Two things detract from this brilliance.
The first is that many of the checks and battles are too difficult. A Neogi potentially deals 36 damage a round. One Neogi against a party of 3rd-level characters is, in itself, challenging. A Neogi, a Gibbering Mouther and 6 Neogi Hatchlings against the party? That’s too much for many parties. The scaling for “Very Weak” (1 Neogi and 4 Hatchlings) is even more absurd. If the party have a lot of area-effect attacks, it might go well for them. If they don’t – then I pity the poor fools! I reduced the difficulty of this encounter significantly in play.

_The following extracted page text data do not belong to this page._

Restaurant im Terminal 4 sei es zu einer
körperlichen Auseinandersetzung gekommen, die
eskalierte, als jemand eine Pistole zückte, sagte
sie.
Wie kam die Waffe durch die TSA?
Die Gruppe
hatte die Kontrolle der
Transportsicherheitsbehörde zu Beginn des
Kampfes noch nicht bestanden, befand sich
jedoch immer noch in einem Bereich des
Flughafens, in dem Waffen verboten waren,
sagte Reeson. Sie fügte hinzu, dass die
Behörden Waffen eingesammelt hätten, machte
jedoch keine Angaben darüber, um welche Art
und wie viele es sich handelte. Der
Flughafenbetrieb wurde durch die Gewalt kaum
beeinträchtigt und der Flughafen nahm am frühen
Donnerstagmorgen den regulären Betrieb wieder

The main skill challenge sets a base DC of 16 and says a group of five must pass ten successes before they fail five times. A 3rd-level character has a +5 bonus to their best-trained skills or a 50% chance of success. If you flip a coin ten times, will you get ten heads before five tails? It seems unlikely. The structure of this challenge is excellent, but the initial DC is too high.
The second is the lore on the Chained God. The use of the Chained God as the ultimate adversary is a great idea, but the characters “remember” a lot of lore about the god during the descent into the underground tunnels. Unfortunately, the history of the Chained God in the Forgotten Realms is almost non-existent, and it’s very, very unlikely that any of the heroes have heard of him – or know anything further. This probably won’t affect your appreciation of the adventure, but it felt wrong to me.

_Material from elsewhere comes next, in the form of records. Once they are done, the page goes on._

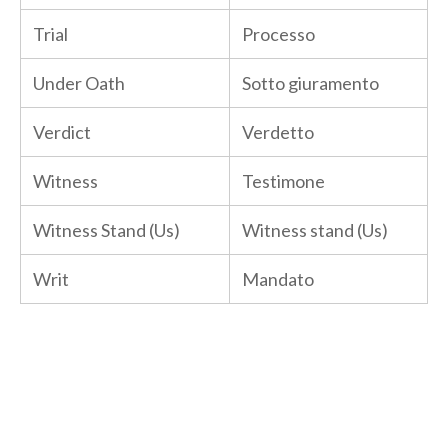
Trial
Processo
Under Oath
Sotto giuramento
Verdict
Verdetto
Witness
Testimone
Witness Stand (Us)
Witness stand (Us)
Writ
Mandato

While running the adventure, it’s likely you’ll need to adjust the difficulty of encounters to challenge your group appropriately.
Despite this, the overall story and structure of the adventure are superior. The encounters all have a purpose, and it flows well. The adventure is a good example of the amount of story you can tell in 2-hours; though it may underestimate the time needed for one of the combats.
The detail given to the NPCs doesn’t overwhelm the DM, but presents information that makes the role-playing meaningful, and each of the sixteen characters is distinct and memorable.
Ultimately, I very much enjoyed this adventure. It’s ambitious, and it realises its ambition excellently; the role-playing encounter by itself is worth the price of admission. Strongly recommended.